RFID Readers Connected to a Linux System

In this configuration, one or more RFID readers are connected to a Linux-based PC. The readers are typically connected via serial lines or USB. Unfortunately, this is about where the similarity ends. Even for RFID systems using one given standard/protocol (e.g., ISO1443), there is no common communications protocol, USB device class, driver architecture, or software interface.

Most readers implement parts of the RFID protocol stack(s) inside the reader firmware and provide a relatively abstract communications interface on top. The communications interface is often based on the concept of a serial port, even if the reader hardware doesn't attach to a physical serial port. Some USB readers even actually contain a built-in USB-to-serial converter. Others go as far as emulating a USB serial adapter (CDC ACM or similar). Even the CompactFlash/PCMCIA readers often have a built-in legacy serial port or an emulated or real USB-serial converter. All of those readers in the end are accessed using a serial device node such as /dev/ttyS0, /dev/ttyACM0, or /dev/ ttyUSB0.

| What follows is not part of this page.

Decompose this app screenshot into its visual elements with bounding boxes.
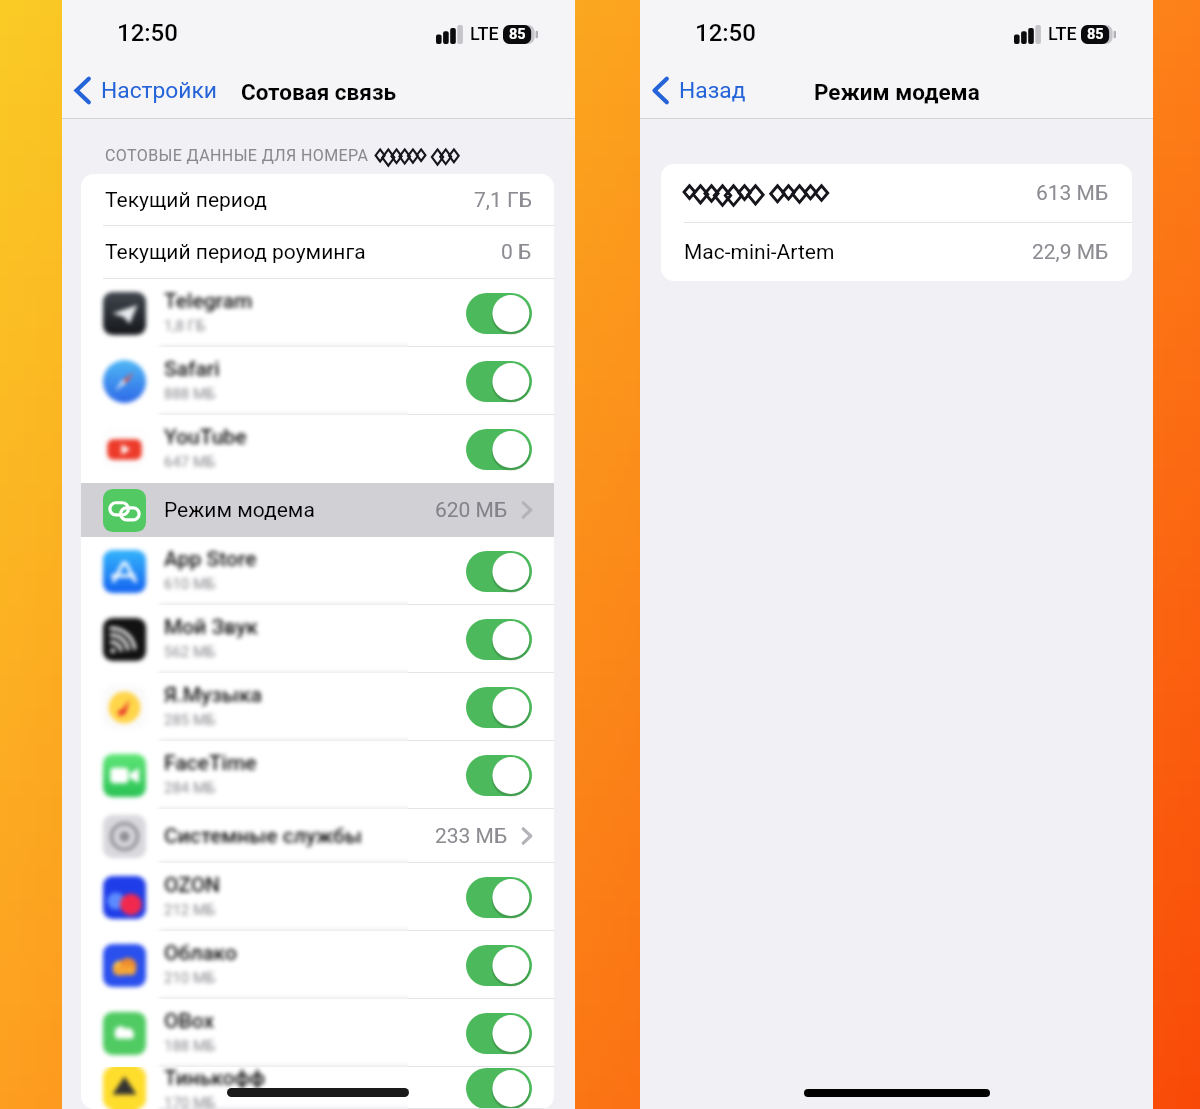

Some other reader manufacturers decided to make their readers emulate a contact-based chipcard reader compliant with the USB Chip Card Interface Device (CCID) specifications. Such readers are then driven by the pcsc-lite software package just like the contact-based chipcard readers.

Some more recent readers, particularly the inexpensive ones, implement the RFID protocol stack in the driver on the PC side. This mimics the concepts of the network world: An Ethernet card doesn't run the protocol stack; rather, the Linux OS runs the TCP/IP protocol stack. Examples of such readers are Omnikey CardMan 5121/5321 and the OpenPCD readers. This design simplifies the hardware requirements and eases development. Also, since all protocol logic is running on the PC, new protocols or workarounds for broken tags can be implemented by driver/software updates. For the security analyst and hacker, this type of reader provides the advantage of analyzing security aspects of the protocols itself.

Such readers usually provide a highly device-specific nonstandard USB interface to the underlying RFID reader ASIC. The RFID protocol stack (sometimes just called driver to hide the fact that it's a complete protocol stack and not just a device driver) then defines the upper-layer interfaces.